DIRECTIONS FOR THIS TASK: Word for word, retype every line of the data.
════════════════
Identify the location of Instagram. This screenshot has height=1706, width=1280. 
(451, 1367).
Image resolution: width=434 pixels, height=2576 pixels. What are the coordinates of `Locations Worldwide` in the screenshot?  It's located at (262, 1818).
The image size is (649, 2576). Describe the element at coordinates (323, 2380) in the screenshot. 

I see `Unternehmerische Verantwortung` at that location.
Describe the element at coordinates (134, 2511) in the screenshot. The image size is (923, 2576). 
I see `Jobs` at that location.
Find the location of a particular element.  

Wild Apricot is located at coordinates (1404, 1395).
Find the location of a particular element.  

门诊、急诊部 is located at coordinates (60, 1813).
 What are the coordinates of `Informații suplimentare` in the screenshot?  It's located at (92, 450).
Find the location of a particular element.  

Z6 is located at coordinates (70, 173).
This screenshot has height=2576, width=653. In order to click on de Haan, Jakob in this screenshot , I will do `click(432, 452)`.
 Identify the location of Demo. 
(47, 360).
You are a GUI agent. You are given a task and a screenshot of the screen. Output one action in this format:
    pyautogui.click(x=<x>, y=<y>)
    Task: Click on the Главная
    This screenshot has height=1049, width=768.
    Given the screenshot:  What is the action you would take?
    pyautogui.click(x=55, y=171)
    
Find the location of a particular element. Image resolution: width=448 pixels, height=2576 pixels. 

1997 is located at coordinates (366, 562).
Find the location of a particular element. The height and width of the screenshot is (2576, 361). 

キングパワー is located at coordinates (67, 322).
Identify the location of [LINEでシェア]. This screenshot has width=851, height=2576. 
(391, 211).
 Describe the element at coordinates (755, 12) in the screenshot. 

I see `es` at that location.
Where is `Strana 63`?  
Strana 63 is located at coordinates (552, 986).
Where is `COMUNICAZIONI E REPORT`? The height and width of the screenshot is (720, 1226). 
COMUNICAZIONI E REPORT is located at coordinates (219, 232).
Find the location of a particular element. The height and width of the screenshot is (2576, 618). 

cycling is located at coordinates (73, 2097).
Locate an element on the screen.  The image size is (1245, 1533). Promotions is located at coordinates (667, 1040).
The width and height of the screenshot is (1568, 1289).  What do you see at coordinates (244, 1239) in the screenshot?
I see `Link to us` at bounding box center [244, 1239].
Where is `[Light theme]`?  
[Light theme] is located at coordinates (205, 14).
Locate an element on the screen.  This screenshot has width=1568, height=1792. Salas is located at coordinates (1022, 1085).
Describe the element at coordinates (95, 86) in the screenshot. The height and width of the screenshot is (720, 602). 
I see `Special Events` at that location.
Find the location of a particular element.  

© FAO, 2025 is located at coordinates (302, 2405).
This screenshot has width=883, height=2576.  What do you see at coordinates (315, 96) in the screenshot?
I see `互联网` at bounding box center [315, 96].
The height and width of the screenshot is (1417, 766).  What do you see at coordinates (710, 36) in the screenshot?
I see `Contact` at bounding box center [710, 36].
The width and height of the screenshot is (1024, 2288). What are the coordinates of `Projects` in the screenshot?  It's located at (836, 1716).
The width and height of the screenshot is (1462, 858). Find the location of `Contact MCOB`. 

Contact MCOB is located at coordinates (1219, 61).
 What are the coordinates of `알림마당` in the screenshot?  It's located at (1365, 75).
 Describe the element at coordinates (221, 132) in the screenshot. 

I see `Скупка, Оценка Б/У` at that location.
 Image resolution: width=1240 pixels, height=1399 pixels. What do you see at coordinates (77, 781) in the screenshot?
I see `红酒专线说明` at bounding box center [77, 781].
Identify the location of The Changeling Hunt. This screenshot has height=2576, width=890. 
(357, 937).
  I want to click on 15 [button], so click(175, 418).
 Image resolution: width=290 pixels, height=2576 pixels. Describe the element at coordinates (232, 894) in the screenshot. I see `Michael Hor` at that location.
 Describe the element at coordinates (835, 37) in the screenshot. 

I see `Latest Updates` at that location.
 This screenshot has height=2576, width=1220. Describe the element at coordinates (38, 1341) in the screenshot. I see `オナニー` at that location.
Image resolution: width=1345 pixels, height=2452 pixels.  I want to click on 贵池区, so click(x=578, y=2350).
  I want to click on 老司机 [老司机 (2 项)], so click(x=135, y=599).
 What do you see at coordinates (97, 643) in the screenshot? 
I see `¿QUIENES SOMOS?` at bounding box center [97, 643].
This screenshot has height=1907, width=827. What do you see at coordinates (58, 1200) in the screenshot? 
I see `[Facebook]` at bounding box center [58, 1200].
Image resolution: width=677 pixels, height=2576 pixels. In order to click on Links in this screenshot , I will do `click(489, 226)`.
════════════════
COMPLETED EXERCISE:
Identify the location of Instagram. This screenshot has height=1706, width=1280. 
(451, 1367).
Image resolution: width=434 pixels, height=2576 pixels. What are the coordinates of `Locations Worldwide` in the screenshot?  It's located at (262, 1818).
The image size is (649, 2576). Describe the element at coordinates (323, 2380) in the screenshot. 

I see `Unternehmerische Verantwortung` at that location.
Describe the element at coordinates (134, 2511) in the screenshot. The image size is (923, 2576). 
I see `Jobs` at that location.
Find the location of a particular element.  

Wild Apricot is located at coordinates (1404, 1395).
Find the location of a particular element.  

门诊、急诊部 is located at coordinates (60, 1813).
 What are the coordinates of `Informații suplimentare` in the screenshot?  It's located at (92, 450).
Find the location of a particular element.  

Z6 is located at coordinates (70, 173).
This screenshot has height=2576, width=653. In order to click on de Haan, Jakob in this screenshot , I will do `click(432, 452)`.
 Identify the location of Demo. 
(47, 360).
You are a GUI agent. You are given a task and a screenshot of the screen. Output one action in this format:
    pyautogui.click(x=<x>, y=<y>)
    Task: Click on the Главная
    This screenshot has height=1049, width=768.
    Given the screenshot:  What is the action you would take?
    pyautogui.click(x=55, y=171)
    
Find the location of a particular element. Image resolution: width=448 pixels, height=2576 pixels. 

1997 is located at coordinates (366, 562).
Find the location of a particular element. The height and width of the screenshot is (2576, 361). 

キングパワー is located at coordinates (67, 322).
Identify the location of [LINEでシェア]. This screenshot has width=851, height=2576. 
(391, 211).
 Describe the element at coordinates (755, 12) in the screenshot. 

I see `es` at that location.
Where is `Strana 63`?  
Strana 63 is located at coordinates (552, 986).
Where is `COMUNICAZIONI E REPORT`? The height and width of the screenshot is (720, 1226). 
COMUNICAZIONI E REPORT is located at coordinates (219, 232).
Find the location of a particular element. The height and width of the screenshot is (2576, 618). 

cycling is located at coordinates (73, 2097).
Locate an element on the screen.  The image size is (1245, 1533). Promotions is located at coordinates (667, 1040).
The width and height of the screenshot is (1568, 1289).  What do you see at coordinates (244, 1239) in the screenshot?
I see `Link to us` at bounding box center [244, 1239].
Where is `[Light theme]`?  
[Light theme] is located at coordinates (205, 14).
Locate an element on the screen.  This screenshot has width=1568, height=1792. Salas is located at coordinates (1022, 1085).
Describe the element at coordinates (95, 86) in the screenshot. The height and width of the screenshot is (720, 602). 
I see `Special Events` at that location.
Find the location of a particular element.  

© FAO, 2025 is located at coordinates (302, 2405).
This screenshot has width=883, height=2576.  What do you see at coordinates (315, 96) in the screenshot?
I see `互联网` at bounding box center [315, 96].
The height and width of the screenshot is (1417, 766).  What do you see at coordinates (710, 36) in the screenshot?
I see `Contact` at bounding box center [710, 36].
The width and height of the screenshot is (1024, 2288). What are the coordinates of `Projects` in the screenshot?  It's located at (836, 1716).
The width and height of the screenshot is (1462, 858). Find the location of `Contact MCOB`. 

Contact MCOB is located at coordinates (1219, 61).
 What are the coordinates of `알림마당` in the screenshot?  It's located at (1365, 75).
 Describe the element at coordinates (221, 132) in the screenshot. 

I see `Скупка, Оценка Б/У` at that location.
 Image resolution: width=1240 pixels, height=1399 pixels. What do you see at coordinates (77, 781) in the screenshot?
I see `红酒专线说明` at bounding box center [77, 781].
Identify the location of The Changeling Hunt. This screenshot has height=2576, width=890. 
(357, 937).
  I want to click on 15 [button], so click(175, 418).
 Image resolution: width=290 pixels, height=2576 pixels. Describe the element at coordinates (232, 894) in the screenshot. I see `Michael Hor` at that location.
 Describe the element at coordinates (835, 37) in the screenshot. 

I see `Latest Updates` at that location.
 This screenshot has height=2576, width=1220. Describe the element at coordinates (38, 1341) in the screenshot. I see `オナニー` at that location.
Image resolution: width=1345 pixels, height=2452 pixels.  I want to click on 贵池区, so click(x=578, y=2350).
  I want to click on 老司机 [老司机 (2 项)], so click(x=135, y=599).
 What do you see at coordinates (97, 643) in the screenshot? 
I see `¿QUIENES SOMOS?` at bounding box center [97, 643].
This screenshot has height=1907, width=827. What do you see at coordinates (58, 1200) in the screenshot? 
I see `[Facebook]` at bounding box center [58, 1200].
Image resolution: width=677 pixels, height=2576 pixels. In order to click on Links in this screenshot , I will do `click(489, 226)`.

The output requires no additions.